**Exercise prompt**.
Report each line of the entries below that has the word "Tools" in it.

**Data to examine**.
⁂

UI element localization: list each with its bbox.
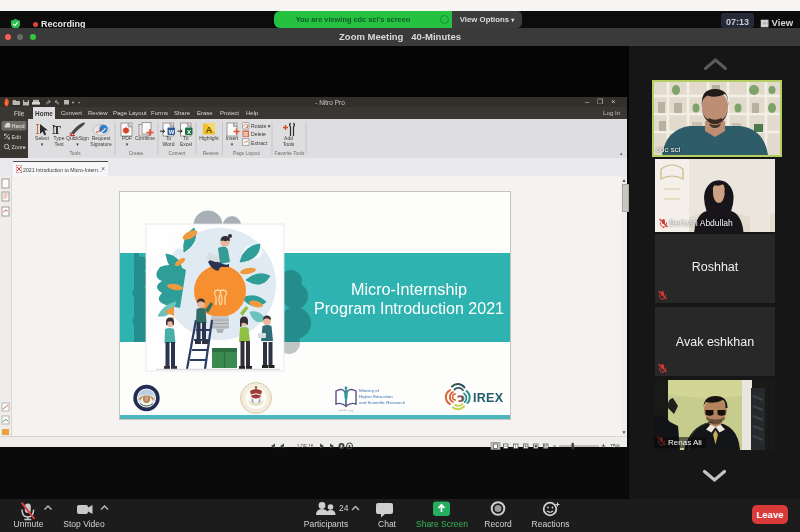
svg-text:▾: ▾ bbox=[23, 145, 25, 150]
svg-text:24: 24 bbox=[339, 503, 349, 513]
svg-text:▾: ▾ bbox=[231, 141, 234, 147]
svg-text:Record: Record bbox=[484, 519, 512, 529]
svg-text:Extract: Extract bbox=[251, 140, 268, 146]
svg-text:Program Introduction 2021: Program Introduction 2021 bbox=[314, 298, 504, 318]
svg-text:Create: Create bbox=[129, 151, 144, 156]
svg-text:▴: ▴ bbox=[620, 150, 623, 156]
svg-text:Combine: Combine bbox=[135, 135, 155, 141]
svg-text:1 OF 16: 1 OF 16 bbox=[297, 444, 314, 449]
svg-text:▾: ▾ bbox=[126, 141, 129, 147]
svg-text:Rotate ▾: Rotate ▾ bbox=[251, 123, 271, 129]
svg-text:Review: Review bbox=[203, 151, 219, 156]
svg-text:Micro-Internship: Micro-Internship bbox=[351, 279, 467, 299]
svg-text:Reactions: Reactions bbox=[532, 519, 570, 529]
svg-text:Convert: Convert bbox=[169, 151, 186, 156]
svg-text:Edit: Edit bbox=[12, 134, 22, 140]
svg-text:وزارة التعليم: وزارة التعليم bbox=[339, 408, 354, 412]
svg-text:X: X bbox=[187, 129, 191, 135]
svg-text:Participants: Participants bbox=[304, 519, 348, 529]
svg-text:▾: ▾ bbox=[76, 141, 79, 147]
svg-text:Hand: Hand bbox=[12, 123, 25, 129]
svg-text:Share Screen: Share Screen bbox=[416, 519, 468, 529]
svg-text:Unmute: Unmute bbox=[14, 519, 44, 529]
svg-text:75%: 75% bbox=[610, 443, 621, 449]
svg-text:A: A bbox=[206, 125, 213, 135]
svg-text:Highlight: Highlight bbox=[199, 135, 219, 141]
svg-text:Favorite Tools: Favorite Tools bbox=[275, 151, 305, 156]
svg-text:and Scientific Research: and Scientific Research bbox=[359, 400, 406, 405]
svg-text:Page Layout: Page Layout bbox=[233, 151, 261, 156]
svg-text:Ministry of: Ministry of bbox=[359, 388, 380, 393]
svg-text:Tools: Tools bbox=[69, 151, 81, 156]
svg-text:Tools: Tools bbox=[283, 141, 295, 147]
svg-text:Delete: Delete bbox=[251, 131, 266, 137]
svg-text:Word: Word bbox=[163, 141, 175, 147]
svg-text:Excel: Excel bbox=[180, 141, 192, 147]
svg-text:Stop Video: Stop Video bbox=[63, 519, 105, 529]
svg-text:Higher Education: Higher Education bbox=[359, 394, 393, 399]
svg-text:IREX: IREX bbox=[473, 391, 504, 405]
svg-text:Chat: Chat bbox=[378, 519, 397, 529]
svg-text:▾: ▾ bbox=[41, 141, 44, 147]
svg-text:Text: Text bbox=[54, 141, 64, 147]
svg-text:W: W bbox=[169, 129, 175, 135]
svg-text:Signature: Signature bbox=[90, 141, 112, 147]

⁂

**Solution to this task**.
svg-text:Favorite Tools: Favorite Tools bbox=[275, 151, 305, 156]
svg-text:Tools: Tools bbox=[69, 151, 81, 156]
svg-text:Tools: Tools bbox=[283, 141, 295, 147]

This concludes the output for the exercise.